私がどのようなテーマで分析を行ったのかというと、日本語と英語という文脈で、各メディアが日本語から英語、またその逆のニュース翻訳の際、どのような変化をたどるのか、特に下記の二つの点を分析しました:

  1. グローバルニュースの翻訳ではどのようにニュースがローカライズされるのか?
  2. 国益に反するニュース記事の場合、中立性が求められる翻訳は、どのような影響を被るのか?

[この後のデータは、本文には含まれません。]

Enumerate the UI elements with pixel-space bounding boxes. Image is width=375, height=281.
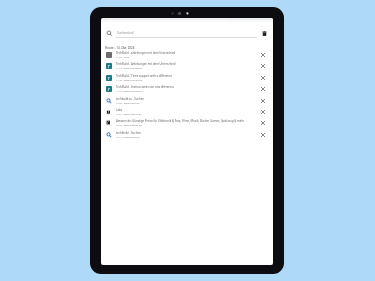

ニュースは、主に2つのジャンル、ニュース記事と社説を分析し、大きく3つのトピック(移民問題、ウクライナ戦争、北朝鮮問題)から分析しました。

 

トピック選定や、ニュースメディア選定、分析方法などは割愛しますが、ひとつ面白い発見をここでは共有します。

 

それは、国益が絡む記事の場合、翻訳もそのあるべき透明性を保持できない可能性が高い、という点です。

 

ジャーナリズムと思想、その倫理性については多くが語られてきましたが、それを翻訳という視点から論じた論文は、そう多くないのではないかと思います(少なくとも日英ニュース翻訳という分野では)。

 

自分の書いた論文が、僅かであっても学問分野の発展に貢献できていればいいなと願うばかりです。

 

なにせ学士で書いた論文は、論文と呼んでいいのかわからない代物だったので、生まれて初めて、頭を悩ませながら、書いた論文がこうやって形と残ることが嬉しくて仕方がありません。

 

9月は日本帰国をするので、9月中旬が提出期限でしたが、8月28日に提出しました。その関係で、8月いっぱいバカンスに行ってしまったスーパーバイザーの助けをほとんど借りることなく、校正サービスと自力でここまでやれたんだ!!というのも自信を増長させます。

 

提出した瞬間、莫大な達成感に襲われるのかと思いきや、

「私はここでの目的を達成した。もうここに存在する意義はない。帰ろう」

という気持ちになりました。とても不思議な感覚でした。

 

英国の小さな町で、この1年間過ごし、愛着もわきましたが、やはり、この街に私が滞在したのは、あくまで修士課程を修了させるためだったんだなと、しみじみと感じました。

 

もちろん、ここから去るのは名残惜しいですが、次のステップが待っています。

 

人生は、人も、場所もそうですが、うまい別れ方がわかりません。

この町に、今後の人生でもう二度と住むことはないんだろうなと思うと、どうお別れしたらいいのか、よくわかりません。

 

とはいえ帰国日は近づくわけで。

ここ数日は、一人で行ってみたかった場所を日帰りで巡っています。

 

時間があると思っていた時には気づかなかった美しさを、今になって痛いほど感じる。やはり、うまい別れ方はまだできません。